»Was passiert dann mit der Post?«
»Die Abteilung für Öffentlichkeitsarbeit kümmert sich darum. Dort werden die Briefe beantwortet und alle, die man für wichtig hält, an den Präsidenten der Nachrichtenabteilung weitergeleitet.«
»Ich nehme an, daß die eingegangene Post aufbewahrt wird.«
»Ich glaube schon.«
Havelock machte sich Notizen. »Wir werden auch die durchsehen lassen.«
Während einer Pause klopfte Chuck Insen an die Tür und trat ein.
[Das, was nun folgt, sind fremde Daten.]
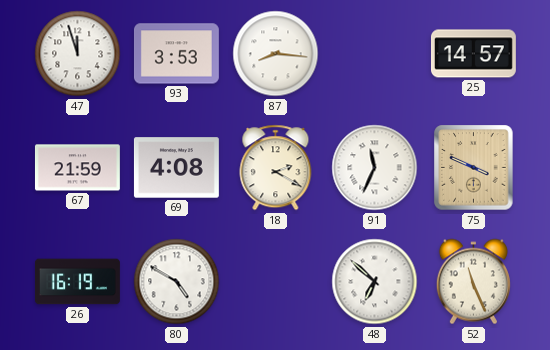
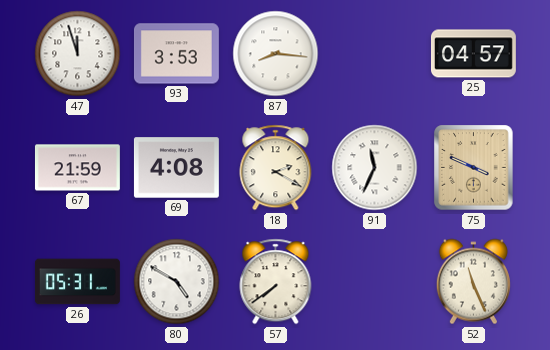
25: 14:57 -> 04:57
26: 16:19 -> 05:31
57: none -> 7:39
48: 6:52 -> none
»Darf ich einen Augenblick stören?« Als die beiden nickten, fuhr der Studioleiter fort. »Crawf, du weißt, wir alle wollen nur das Beste - für dich und Jessica und Nicky...«
Sloane nickte. »Ja, das weiß ich.«
»Wir meinen, du solltest die Nachrichten heute abend nicht machen. Zum einen werden sie sich ja vorwiegend um dich drehen. Und zum zweiten, auch wenn du nur den Rest moderierst, würde es so aussehen, als würden wir einfach zur Tagesordnung zurückkehren, als hätten wir vom Sender keinen Funken Mitgefühl, was ja nicht stimmt.«
Sloane überlegte eine Weile und sagte dann nachdenklich: »Ich glaube, du hast recht.«
»Wir haben uns gefragt, ob du dich vielleicht in der Lage fühlst, ein Interview zu geben - live.«
»Glaubst du, daß ich das sollte?«
»Jetzt, da die Geschichte draußen ist«, erwiderte Insen, »ist es meiner Meinung nach am besten, wenn sie so viel Aufmerksamkeit wie möglich erhält. Es besteht immer die Chance, daß Leute zusehen, die neue Informationen liefern könnten.«
»Dann mache ich es.«
Insen nickte. »Du weißt, daß die anderen Sender und die Presse dich ebenfalls interviewen wollen. Was hältst du von einer Pressekonferenz heute nachmittag?«
Sloane machte eine hilflose Geste, stimmte dann aber zu. »Also gut, ja.«
»Wenn du hier fertig bist, Crawf, kannst du dann in mein Büro kommen?« fragte Insen. »Les und ich möchten mit dir einige andere Pläne besprechen.«
Havelock mischte sich ein. »Mir wäre es am liebsten, wenn Mr. Sloane möglichst in seinem Büro und nahe am Telefon bleiben würde.«
»Keine Sorge«, versicherte ihm Sloane.
Leslie Chippingham hatte bereits mit Rita Abrams in Minnesota telefoniert und ihr mitgeteilt, daß aus ihrem Liebeswochenende leider nichts würde. Er könne unmöglich mitten in dieser Geschichte New York verlassen, erklärte er ihr. Rita war zwar enttäuscht, aber sie hatte Verständnis. Die Leute im Nachrichtengewerbe waren daran gewöhnt, daß unerwartete Ereignisse ihr Leben, und eben auch ihre heimlichen Affären, durcheinanderbrachten.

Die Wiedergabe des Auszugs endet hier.